How to cast array data from object to float64 after reading an Excel file with Pandas/NumPy?

128 Views Asked by At

I am trying to import a number of Excel files in a for loop and cast a column from the file as an array of type float64, to be used later in an lmfit function. To do so, I read the Excel files (iterated by an index), put data from one column into a list, and then cast the list as an array. Shown below:

isolated_peak_df = pd.read_excel(path + r'/Residuals_{}.xlsx'.format(i), header=None)
isolated_peak = [a for a in isolated_peak_df.transpose().iloc[0].loc[0:50]]
isolated_340_peak = np.array(isolated_340_peak)
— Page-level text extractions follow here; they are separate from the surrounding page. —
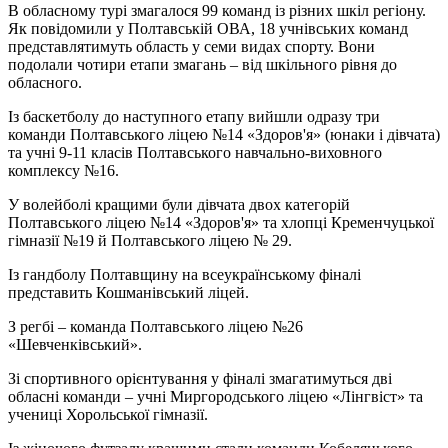
В обласному турі змагалося 99 команд із різних шкіл регіону.
Як повідомили у Полтавській ОВА, 18 учнівських команд
представлятимуть область у семи видах спорту. Вони
подолали чотири етапи змагань – від шкільного рівня до
обласного.
Із баскетболу до наступного етапу вийшли одразу три
команди Полтавського ліцею №14 «Здоров'я» (юнаки і дівчата)
та учні 9-11 класів Полтавського навчально-виховного
комплексу №16.
У волейболі кращими були дівчата двох категорій
Полтавського ліцею №14 «Здоров'я» та хлопці Кременчуцької
гімназії №19 й Полтавського ліцею № 29.
Із гандболу Полтавщину на всеукраїнському фіналі
представить Кошманівський ліцей.
З регбі – команда Полтавського ліцею №26
«Шевченківський».
Зі спортивного орієнтування у фіналі змагатимуться дві
обласні команди – учні Миргородського ліцею «Лінгвіст» та
учениці Хорольської гімназії.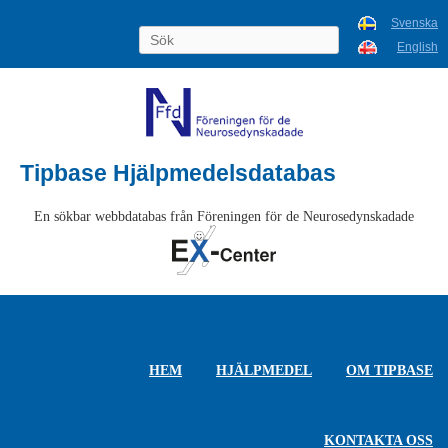
Svenska
English
Tipbase Hjälpmedelsdatabas
En sökbar webbdatabas från Föreningen för de Neurosedynskadade
HEM
HJÄLPMEDEL
OM TIPBASE
KONTAKTA OSS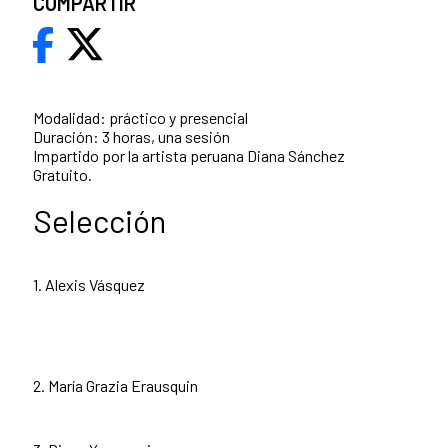
COMPARTIR
Modalidad: práctico y presencial
Duración: 3 horas, una sesión
Impartido por la artista peruana Diana Sánchez
Gratuito.
Selección
1. Alexis Vásquez
2. María Grazia Erausquin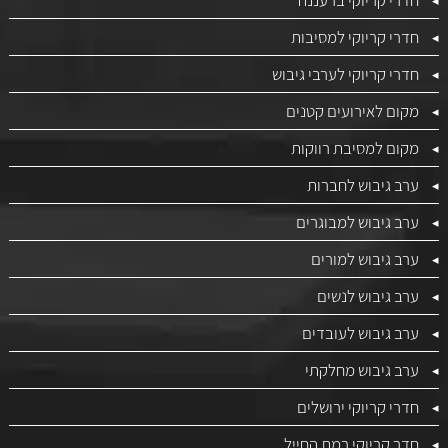
חדרי קריוקי למסיבות
חדרי קריוקי לערבי גיבוש
מקום לאירועים קטנים
מקום למסיבת רווקות
ערב גיבוש לחברות
ערב גיבוש למבוגרים
ערב גיבוש למורים
ערב גיבוש לנשים
ערב גיבוש לעובדים
ערב גיבוש מחלקתי
חדרי קריוקי ירושלים
חדר קריוקי רמת החייל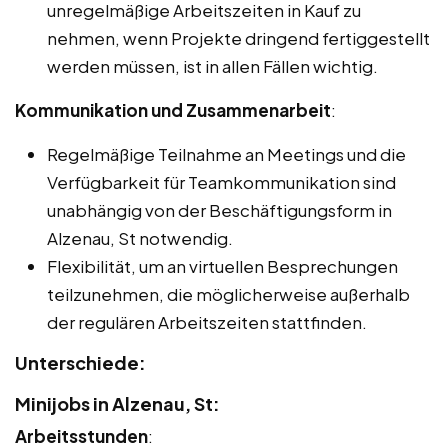
unregelmäßige Arbeitszeiten in Kauf zu
nehmen, wenn Projekte dringend fertiggestellt
werden müssen, ist in allen Fällen wichtig.
Kommunikation und Zusammenarbeit
:
Regelmäßige Teilnahme an Meetings und die
Verfügbarkeit für Teamkommunikation sind
unabhängig von der Beschäftigungsform in
Alzenau, St notwendig.
Flexibilität, um an virtuellen Besprechungen
teilzunehmen, die möglicherweise außerhalb
der regulären Arbeitszeiten stattfinden.
Unterschiede:
Minijobs in Alzenau, St:
Arbeitsstunden
: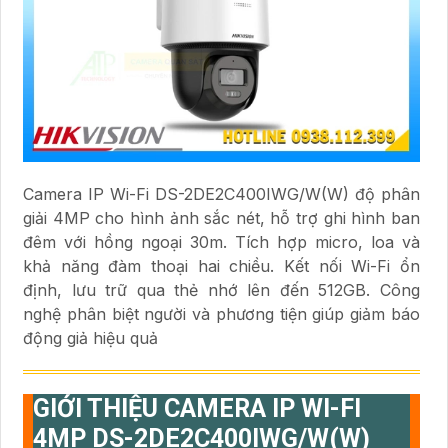
Camera IP Wi-Fi DS-2DE2C400IWG/W(W) độ phân
giải 4MP cho hình ảnh sắc nét, hỗ trợ ghi hình ban
đêm với hồng ngoại 30m. Tích hợp micro, loa và
khả năng đàm thoại hai chiều. Kết nối Wi-Fi ổn
định, lưu trữ qua thẻ nhớ lên đến 512GB. Công
nghệ phân biệt người và phương tiện giúp giảm báo
động giả hiệu quả
GIỚI THIỆU CAMERA IP WI-FI
4MP DS-2DE2C400IWG/W(W)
This works for other purposes, but when I attempt to use the newly-created array to do some math in an lmfit function, I get the error:

TypeError: Cannot cast array data from dtype('O') to dtype('float64') according to the rule 'safe'

I've seen a number of questions (e.g., here, here, here) asking for workarounds to the same error, but none of them resolve this specific situation, and trying to use advice in the answers continues to lead to errors. For example,

  • I tried to add dtype='float64' as an argument to the np.array() call, like how Adrine Correya suggested here, but the same error remained.

  • I tried adding isolated_peak_df = isolated_peak_df.astype('float') the line after I defined isolated_peak_df, and I also tried adding pd.to_numeric(isolated_peak) in both the line after I defined isolated_peak as a list and in the line after I defined isolated_peak as an array, as Nick suggested in the comments below. However, in all cases, the same error remained.

  • Additionally, as MHO suggested here, I made sure that the sizes of the array shown above matches the size of the array with which mathematical operations are being performed (and I also did a basic subtraction by making an np.zeros() array with the same size to verify that the issue was with the newly created array above, and not the latter).

  • And, as xagg suggested here and hpaulj advised in the comments below, I made sure that all of the values passed were indeed floating-point numbers, not strings or other non-numeric data.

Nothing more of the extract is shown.